To make up for losses like that, Sass said managers have had to take on various roles and current employees have had to work overtime.

He said the company's hardest hit area has been housekeeping in hotels because the majority of folks on the J-1 visa fill those roles.

"Yes, it's a struggle but it's not anything that we can't overcome and are overcoming," he said.

Sass also said that the temporary freeze has affected more than just day-to-day operations across the Resort City.
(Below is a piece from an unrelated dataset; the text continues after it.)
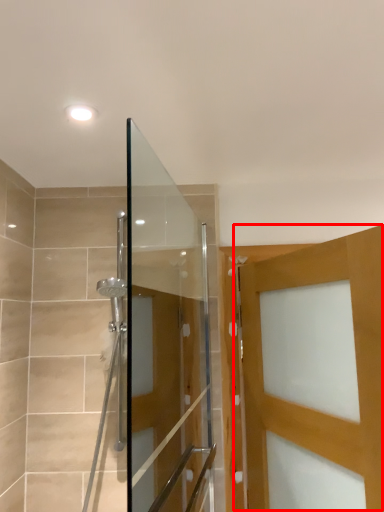 Question: From the image's perspective, considering the relative positions of door (annotated by the red box) and screen door in the image provided, where is door (annotated by the red box) located with respect to the staircase?

Choices:
 (A) above
 (B) below

Answer: (B) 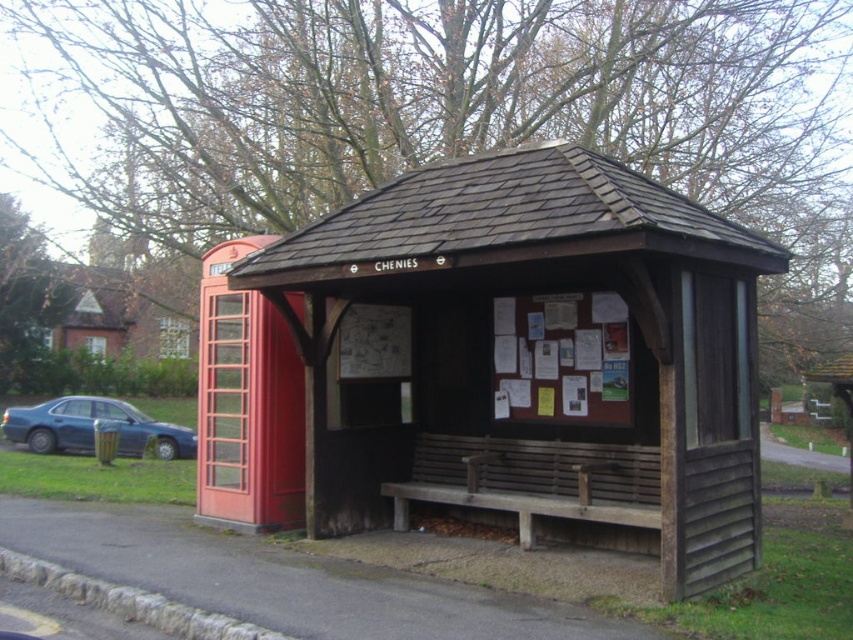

"This program gives the opportunity for our staff to learn a little bit about [the participants'] culture. The way we interact has been always been enlightening and kind of special, so we miss them and we hope that they're going to be back next year," Sass said.

According to the White House, the restrictions will be in place for the remainder of the year.

However, without international employees, companies still need to fill open positions.

On Monday July 20, Gold Key|PHR will host a job fair for Orion’s Roof Garden & Dining, which set to launch the first week of August.

Opportunities include a range of diverse full-time positions including: Bartenders, servers, sushi cooks, line cooks, hostesses and stewardesses, to name a few.

From 11 a.m. to 2 p.m., interested parties are welcome to interview with hiring managers on the spot for the hotel’s 100+ open job opportunities.

Interviewees are asked to park on the second floor and they will be directed to Orion's Roof. Bring parking ticket for validation.